| THE PROBLEM |
Return the following lines and nothing else: the one holding "come dimostra questo attacco che richiede" and all those after it in the records below, unchanged, minus any pictures.

| SUPPLIED RECORDS |
···
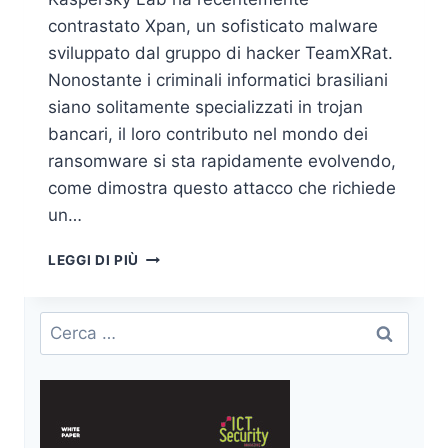
contrastato Xpan, un sofisticato malware
sviluppato dal gruppo di hacker TeamXRat.
Nonostante i criminali informatici brasiliani
siano solitamente specializzati in trojan
bancari, il loro contributo nel mondo dei
ransomware si sta rapidamente evolvendo,
come dimostra questo attacco che richiede
un…
NUOVO
LEGGI DI PIÙ
RANSOMWARE
MADE
IN
Ricerca
BRAZIL
per:
VS
KASPERSKY
LAB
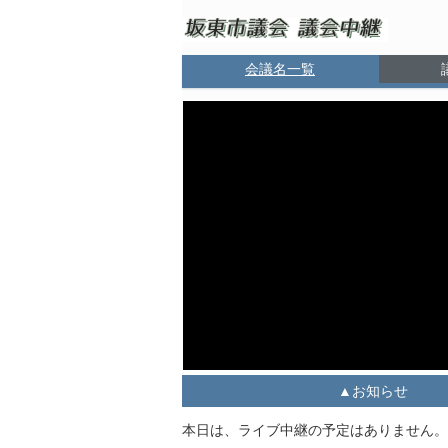
会議名一覧
お知らせ
本日は、ライブ中継の予定はありません。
···
| EXERCISE OUTPUT |
come dimostra questo attacco che richiede
un…
NUOVO
LEGGI DI PIÙ
RANSOMWARE
MADE
IN
Ricerca
BRAZIL
per:
VS
KASPERSKY
LAB
会議名一覧
お知らせ
本日は、ライブ中継の予定はありません。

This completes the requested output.